Monday, November 3, 2008

Filling in the bubble

What’s in a name? Quite a bit, on the ballot. But it isn’t everything.
For those voters in Connecticut’s 63rd legislative district intending to vote for write-in candidate William Riiska, here’s one piece of important advice from Secretary of the State Susan Bysiewicz’s office: Fill in the bubble.
It doesn’t matter how you spell his name, said Av Harris, spokesman for the secretary of the state’s office. "You can be missing an ‘I,’ you can write in ‘Bill Riiska,’ you can misspell the guy’s name," Harris said. Write-in votes are counted by hand, so there is some discretion on the part of the vote counters.
"We look for the intent of the voters," Harris said. "We assume the intent of the voters will be clear."

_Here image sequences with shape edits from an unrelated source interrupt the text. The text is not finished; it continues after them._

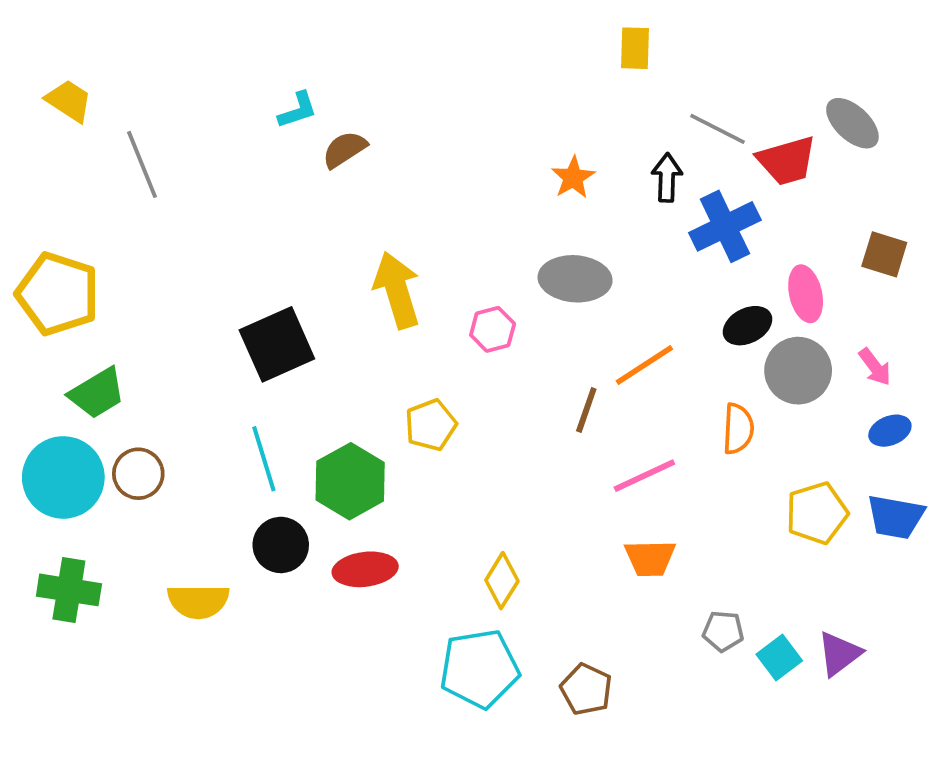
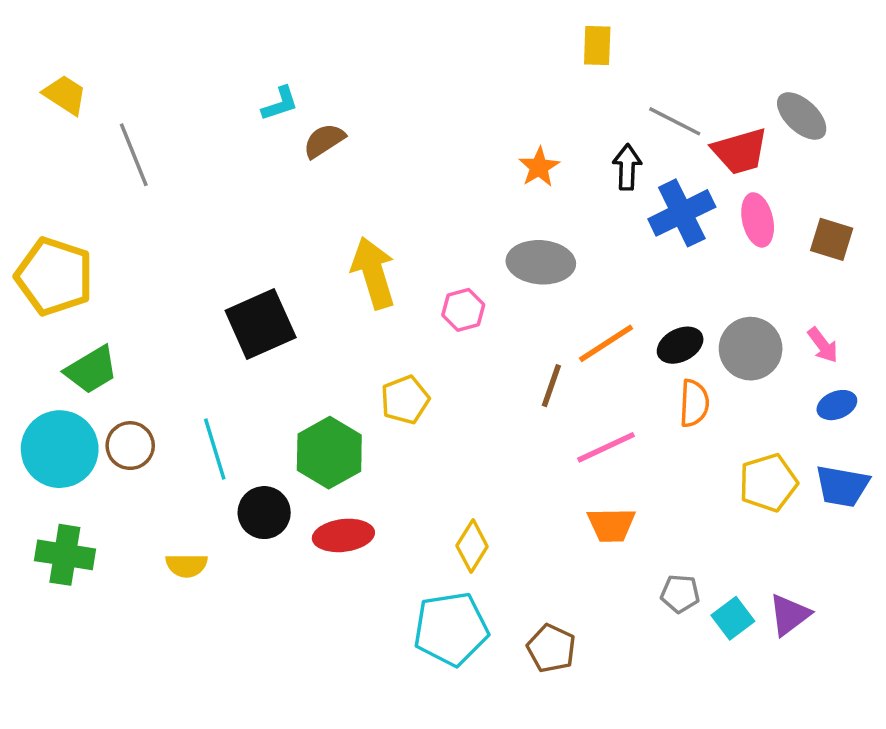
pink ellipse: (806, 294) -> (758, 220), moved
black ellipse: (747, 326) -> (680, 345), moved
cyan line: (264, 459) -> (215, 449), moved
yellow semicircle: (198, 601) -> (187, 565), size x0.7

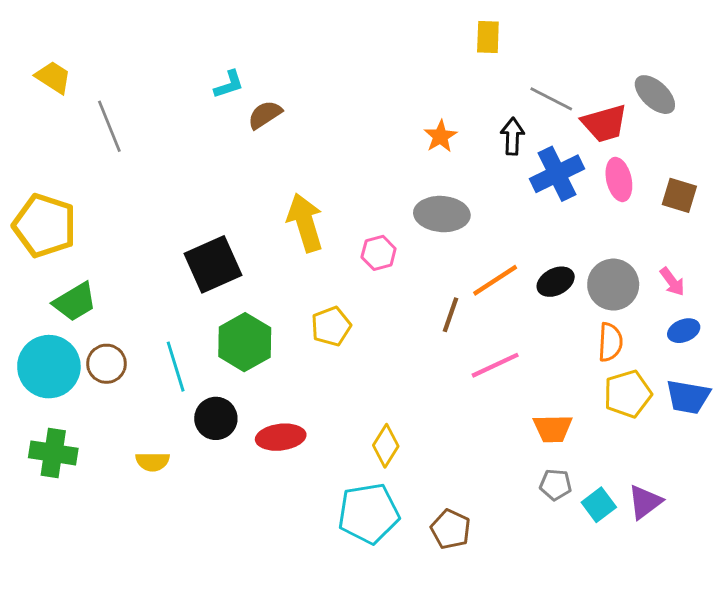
orange semicircle: (694, 403) -> (610, 342), moved
green hexagon: (329, 453) -> (245, 342), moved
orange trapezoid: (611, 525) -> (553, 428), moved

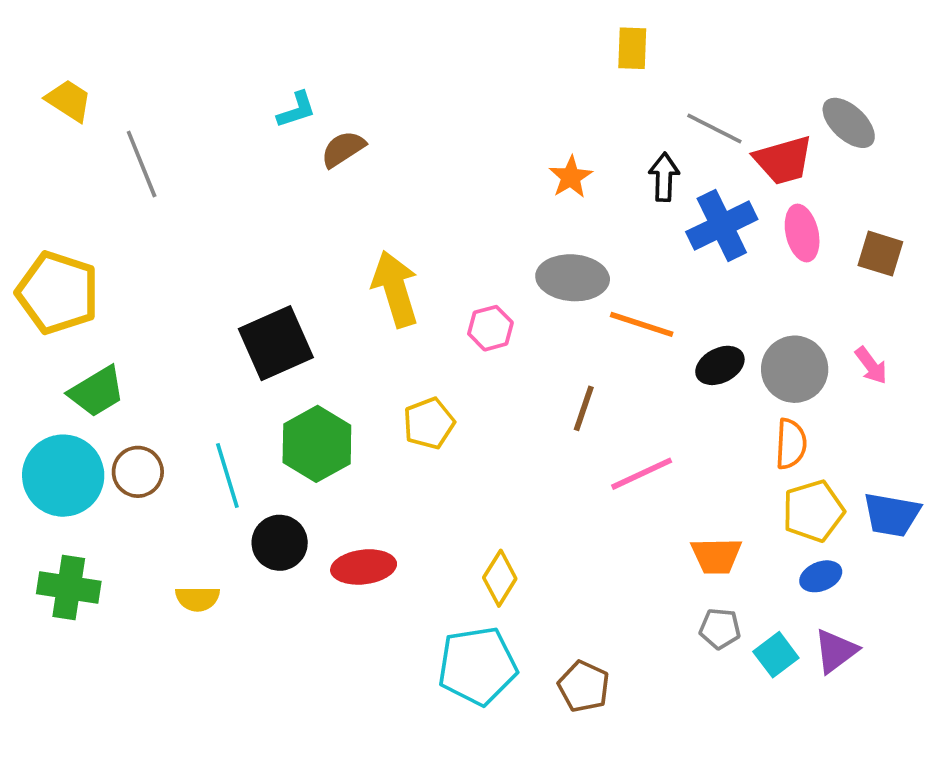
orange line: (495, 280) -> (642, 324), moved, turned 51
blue ellipse: (684, 331) -> (821, 576), moved

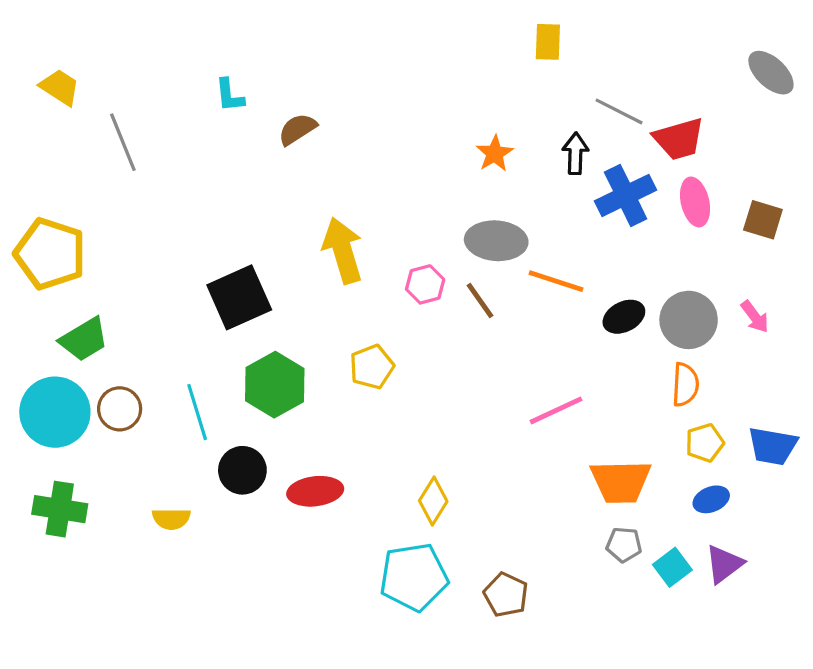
cyan L-shape: (296, 110) -> (230, 95), moved, turned 102
gray ellipse: (849, 123) -> (771, 73), moved
brown line: (584, 408) -> (480, 301), moved, turned -54
yellow pentagon: (813, 511) -> (705, 443), size x0.7
orange trapezoid: (716, 556) -> (621, 482), size x1.4

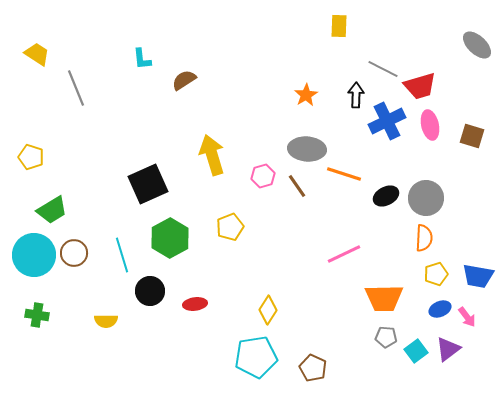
yellow pentagon: (50, 254) -> (31, 157), size x0.6
pink arrow: (755, 317) -> (467, 317), moved
red ellipse: (315, 491) -> (195, 304), size x0.7
green cross: (60, 509) -> (37, 315), size x0.7

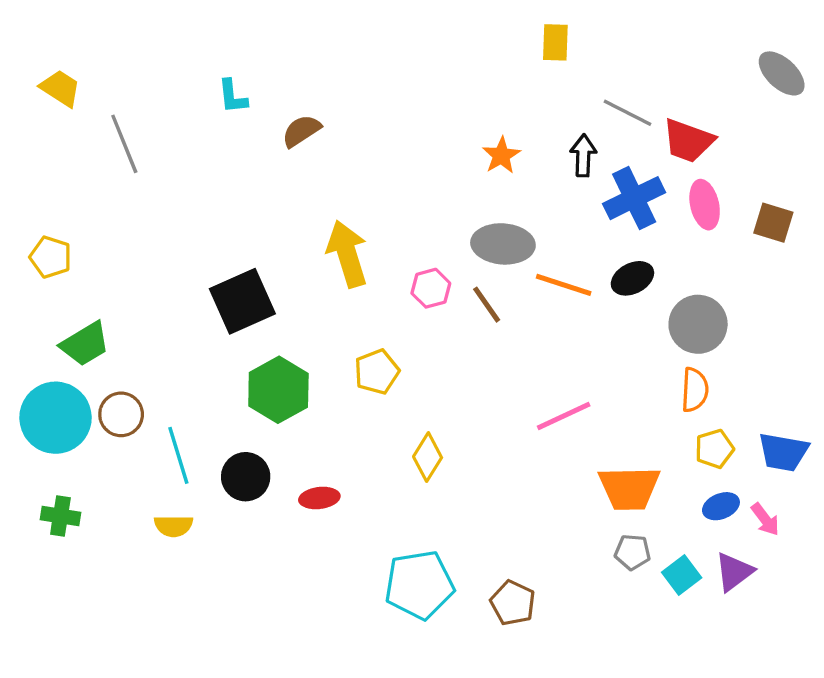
red trapezoid: (420, 86) -> (688, 141), turned 36
black ellipse: (386, 196) -> (632, 278), moved
cyan line: (122, 255) -> (178, 455), moved
yellow diamond: (268, 310) -> (428, 457), moved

But the operative thing here is that little bubble next to the space to write a candidate’s name.
On the ballot in the 63rd district is the Republican candidate, John Rigby’s name (with bubble), George Wilber’s name (also with bubble) blacked out, and a blank space in which to write a candidate whose name has not been printed. But don’t fill in that bubble and the vote will not be counted.
As Harris explained, a machine counts the filled-in bubbles and any ballot acknowledged to be valid vote for a write-in candidate then gets hand-counted. ("No hanging chads," Harris said.)
"If you write in the guy’s name but don’t fill in the bubble then the vote doesn’t count at all," Harris said.